(Extracted page text data)
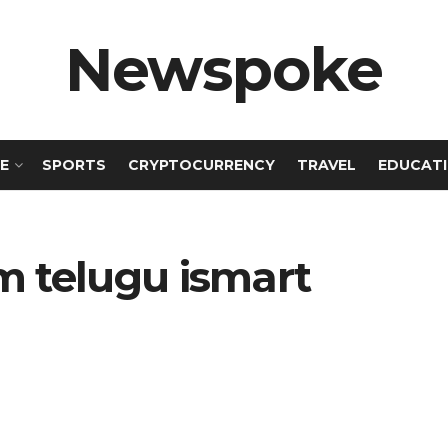
Newspoke
E
SPORTS
CRYPTOCURRENCY
TRAVEL
EDUCAT
 telugu ismart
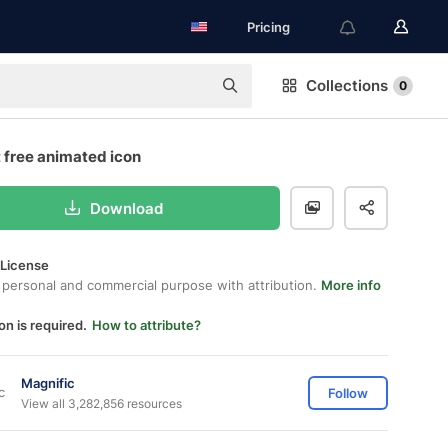
Pricing
Collections
0
 free animated icon
Download
 License
 personal and commercial purpose with attribution.
More info
on is required.
How to attribute?
Magnific
Follow
View all 3,282,856 resources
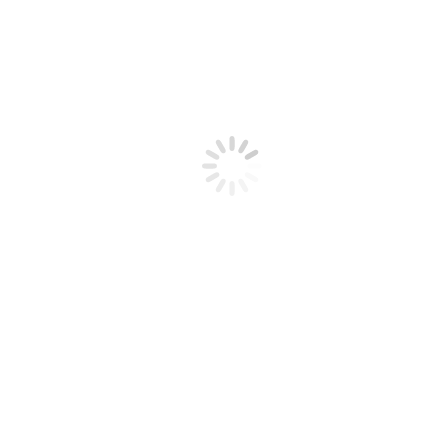
Articles
Videos
Radio Recordings
Dairy Radio Now
Thank A Farmer
Technical Information
Call Us 1-888-376-6777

• [WHAT YOU ARE ASKED TO DO]
Reproduce the records verbatim, omitting all images they contain.

• [EXPECTED ANSWER]
Newspoke
E
SPORTS
CRYPTOCURRENCY
TRAVEL
EDUCAT
 telugu ismart
Pricing
Collections
0
 free animated icon
Download
 License
 personal and commercial purpose with attribution.
More info
on is required.
How to attribute?
Magnific
Follow
View all 3,282,856 resources
Articles
Videos
Radio Recordings
Dairy Radio Now
Thank A Farmer
Technical Information
Call Us 1-888-376-6777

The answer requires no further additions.